## WHAT THIS TASK INVOLVES
Entries below include pictures. Output exactly the lines from the one with "MATERIAL: FAGUS H" down to the one with "minutes to look for", both ends included, and leave the pictures out.

------ RECORDS ------

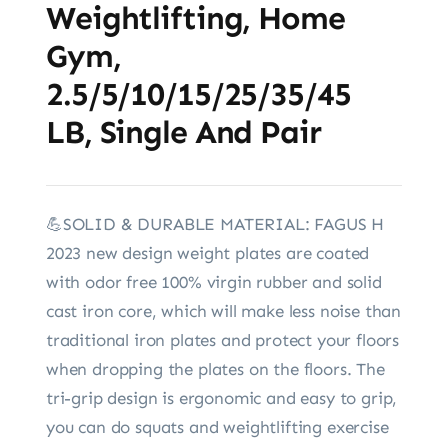
Weightlifting, Home
Gym,
2.5/5/10/15/25/35/45
LB, Single And Pair
💪SOLID & DURABLE MATERIAL: FAGUS H
2023 new design weight plates are coated
with odor free 100% virgin rubber and solid
cast iron core, which will make less noise than
traditional iron plates and protect your floors
when dropping the plates on the floors. The
tri-grip design is ergonomic and easy to grip,
you can do squats and weightlifting exercise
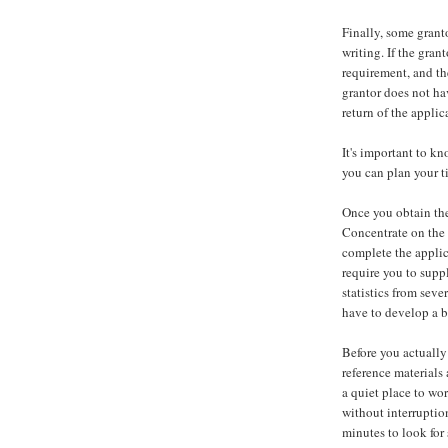
Finally, some granto
writing. If the gran
requirement, and th
grantor does not ha
return of the appli
It's important to kn
you can plan your t
Once you obtain the 
Concentrate on the 
complete the applic
require you to supp
statistics from seve
have to develop a b
Before you actually
reference materials 
a quiet place to wo
without interruptio
minutes to look for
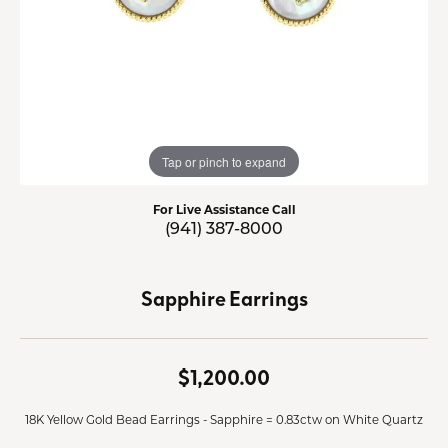
Tap or pinch to expand
For Live Assistance Call
(941) 387-8000
Sapphire Earrings
$1,200.00
18K Yellow Gold Bead Earrings - Sapphire = 0.83ctw on White Quartz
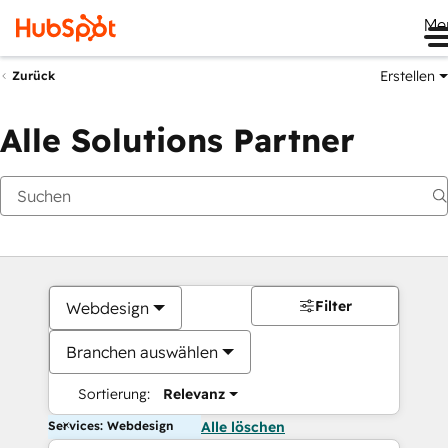
Me
Erstellen
Zurück
Alle Solutions Partner
Filter
Webdesign
Branchen auswählen
Sortierung:
Relevanz
Services: Webdesign
Alle löschen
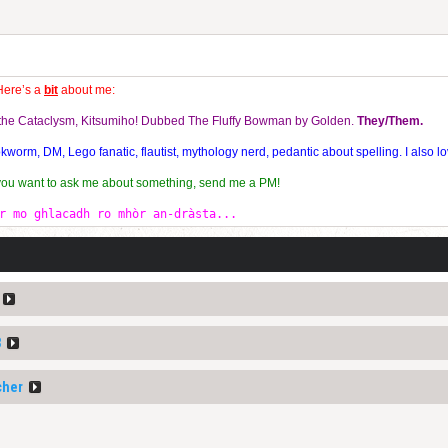
Here’s a
bit
about me:
f the Cataclysm, Kitsumiho! Dubbed The Fluffy Bowman by Golden.
They/Them.
orm, DM, Lego fanatic, flautist, mythology nerd, pedantic about spelling. I also lo
 you want to ask me about something, send me a PM!
r mo ghlacadh ro mhòr an-dràsta...
3
cher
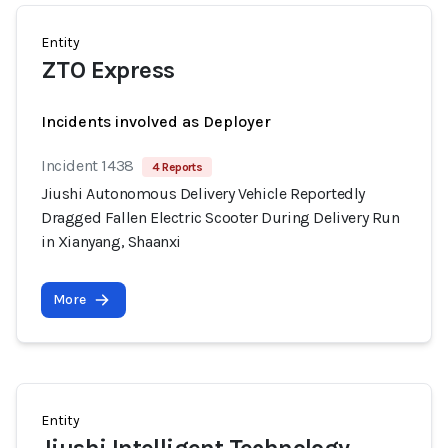
Entity
ZTO Express
Incidents involved as Deployer
Incident 1438
4 Reports
Jiushi Autonomous Delivery Vehicle Reportedly
Dragged Fallen Electric Scooter During Delivery Run
in Xianyang, Shaanxi
More
Entity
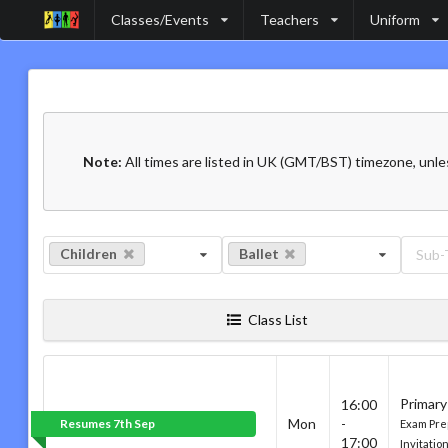
Classes/Events
Teachers
Uniform
Note:
All times are listed in UK (GMT/BST) timezone, unle
Children
Ballet
Sub-
Class List
Primary
16:00
Mon
-
Resumes 7th Sep
Exam Pre
17:00
Invitatio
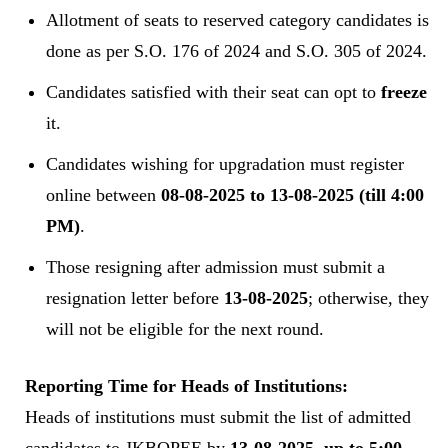
Allotment of seats to reserved category candidates is
done as per S.O. 176 of 2024 and S.O. 305 of 2024.
Candidates satisfied with their seat can opt to
freeze
it.
Candidates wishing for upgradation must register
online between
08-08-2025 to 13-08-2025 (till 4:00
PM)
.
Those resigning after admission must submit a
resignation letter before
13-08-2025
; otherwise, they
will not be eligible for the next round.
Reporting Time for Heads of Institutions:
Heads of institutions must submit the list of admitted
candidates to JKBOPEE by
13-08-2025, up to 5:00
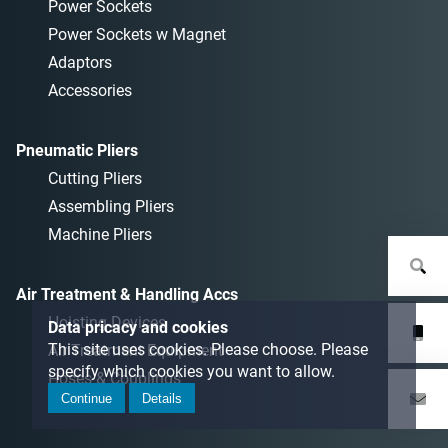
Power Sockets
Power Sockets w Magnet
Adaptors
Accessories
Pneumatic Pliers
Cutting Pliers
Assembling Pliers
Machine Pliers
Air Treatment & Handling Accs
Hoisting Devices
Data pricacy and cookies
This site uses cookies. Please choose. Please
Air Treatment Equipment
specify which cookies you want to allow.
Hoses & Couplings
Continue
Details
Auxiliaries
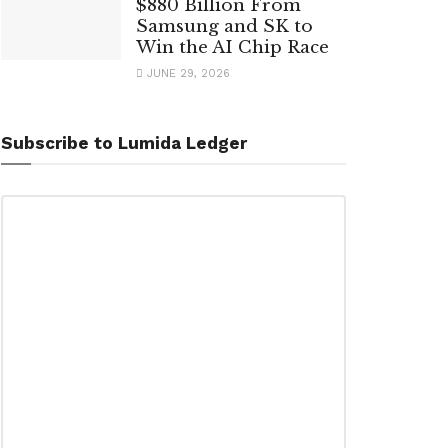
$880 Billion From
Samsung and SK to
Win the AI Chip Race
JUNE 29, 2026
Subscribe to Lumida Ledger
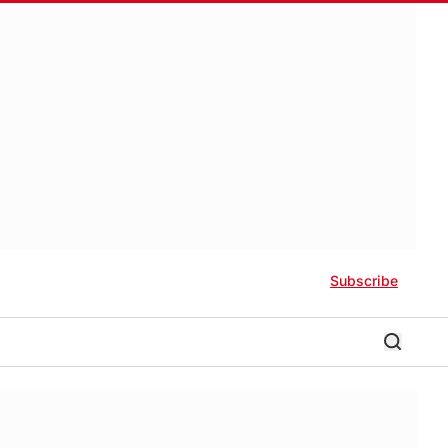
Subscribe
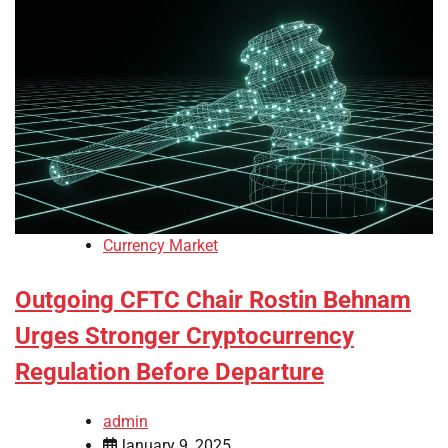
Currency Market
Outgoing CFTC Chair Rostin Behnam
Urges Stronger Cryptocurrency
Regulation Before Departure
admin
January 9, 2025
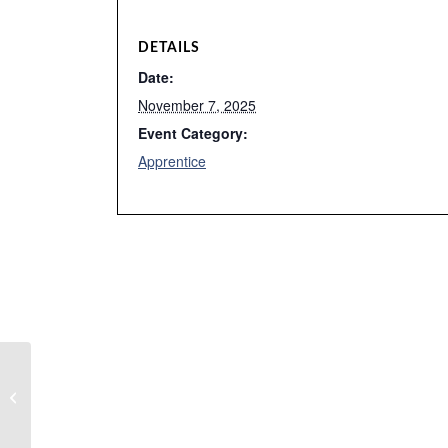
DETAILS
Date:
November 7, 2025
Event Category:
Apprentice
Canceled WAC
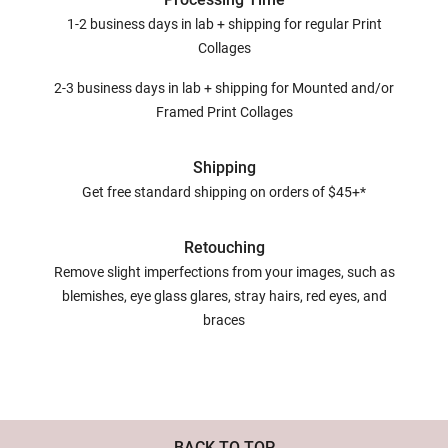
1-2 business days in lab + shipping for regular Print
Collages
2-3 business days in lab + shipping for Mounted and/or
Framed Print Collages
Shipping
Get free standard shipping on orders of $45+*
Retouching
Remove slight imperfections from your images, such as
blemishes, eye glass glares, stray hairs, red eyes, and
braces
BACK TO TOP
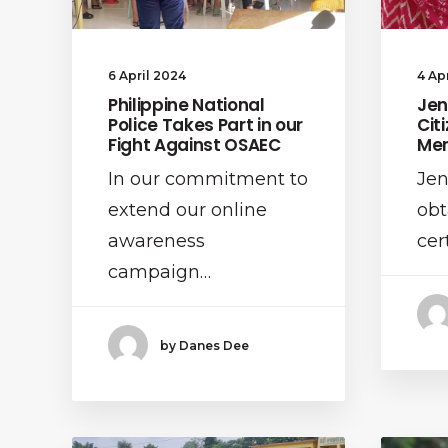
4 Ap
6 April 2024
Jen
Philippine National
Cit
Police Takes Part in our
Men
Fight Against OSAEC
Jen
In our commitment to
obt
extend our online
cer
awareness
campaign…
by Danes Dee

------

## RESPONSE TO THIS TASK
💪SOLID & DURABLE MATERIAL: FAGUS H
2023 new design weight plates are coated
with odor free 100% virgin rubber and solid
cast iron core, which will make less noise than
traditional iron plates and protect your floors
when dropping the plates on the floors. The
tri-grip design is ergonomic and easy to grip,
you can do squats and weightlifting exercise
Finally, some granto
writing. If the gran
requirement, and th
grantor does not ha
return of the appli
It's important to kn
you can plan your t
Once you obtain the 
Concentrate on the 
complete the applic
require you to supp
statistics from seve
have to develop a b
Before you actually
reference materials 
a quiet place to wo
without interruptio
minutes to look for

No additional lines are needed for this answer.